[Record excerpts — start]
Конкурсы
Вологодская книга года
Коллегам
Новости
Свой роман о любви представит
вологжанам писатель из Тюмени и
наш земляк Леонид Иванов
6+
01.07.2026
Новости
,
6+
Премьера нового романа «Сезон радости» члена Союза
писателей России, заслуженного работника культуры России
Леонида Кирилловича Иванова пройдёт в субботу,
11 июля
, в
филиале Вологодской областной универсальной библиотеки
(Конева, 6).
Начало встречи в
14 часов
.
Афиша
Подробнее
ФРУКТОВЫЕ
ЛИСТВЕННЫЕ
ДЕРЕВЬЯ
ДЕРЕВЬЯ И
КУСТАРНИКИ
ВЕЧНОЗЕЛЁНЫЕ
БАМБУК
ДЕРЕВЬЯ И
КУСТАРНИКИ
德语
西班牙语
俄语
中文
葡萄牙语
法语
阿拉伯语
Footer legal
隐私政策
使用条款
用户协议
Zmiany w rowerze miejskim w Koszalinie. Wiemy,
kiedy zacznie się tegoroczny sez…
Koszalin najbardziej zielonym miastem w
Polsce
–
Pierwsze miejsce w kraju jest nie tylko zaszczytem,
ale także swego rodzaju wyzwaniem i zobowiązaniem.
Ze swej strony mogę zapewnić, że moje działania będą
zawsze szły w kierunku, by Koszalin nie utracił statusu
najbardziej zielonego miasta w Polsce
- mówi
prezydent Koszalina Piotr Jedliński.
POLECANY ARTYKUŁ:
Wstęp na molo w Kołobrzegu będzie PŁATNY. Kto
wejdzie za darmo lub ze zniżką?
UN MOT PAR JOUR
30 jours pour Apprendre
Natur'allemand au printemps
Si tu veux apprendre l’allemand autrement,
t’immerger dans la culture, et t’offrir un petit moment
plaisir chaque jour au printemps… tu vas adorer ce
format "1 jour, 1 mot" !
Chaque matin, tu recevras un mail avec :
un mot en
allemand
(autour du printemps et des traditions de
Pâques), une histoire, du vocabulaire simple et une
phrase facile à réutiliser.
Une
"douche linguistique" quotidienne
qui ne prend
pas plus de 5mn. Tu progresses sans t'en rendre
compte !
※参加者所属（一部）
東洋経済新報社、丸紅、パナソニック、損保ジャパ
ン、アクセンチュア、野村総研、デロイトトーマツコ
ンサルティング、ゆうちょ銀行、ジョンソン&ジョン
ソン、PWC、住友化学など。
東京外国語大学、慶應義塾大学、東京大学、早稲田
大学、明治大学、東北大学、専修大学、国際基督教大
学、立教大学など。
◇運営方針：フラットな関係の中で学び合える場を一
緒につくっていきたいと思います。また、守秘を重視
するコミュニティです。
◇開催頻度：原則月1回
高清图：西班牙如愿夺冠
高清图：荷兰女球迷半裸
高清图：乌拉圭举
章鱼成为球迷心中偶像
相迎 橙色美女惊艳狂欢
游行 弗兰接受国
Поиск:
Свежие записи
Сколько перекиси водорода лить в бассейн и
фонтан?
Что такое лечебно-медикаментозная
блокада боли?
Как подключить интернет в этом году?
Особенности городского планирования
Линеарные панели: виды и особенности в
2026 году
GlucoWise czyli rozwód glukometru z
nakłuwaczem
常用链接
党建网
[Record excerpts — finish]
#### [What to produce]
Only the lines of the data holding the string "allemand" are wanted; copy each of them.

#### [Answer to the problem]
Natur'allemand au printemps
Si tu veux apprendre l’allemand autrement,
allemand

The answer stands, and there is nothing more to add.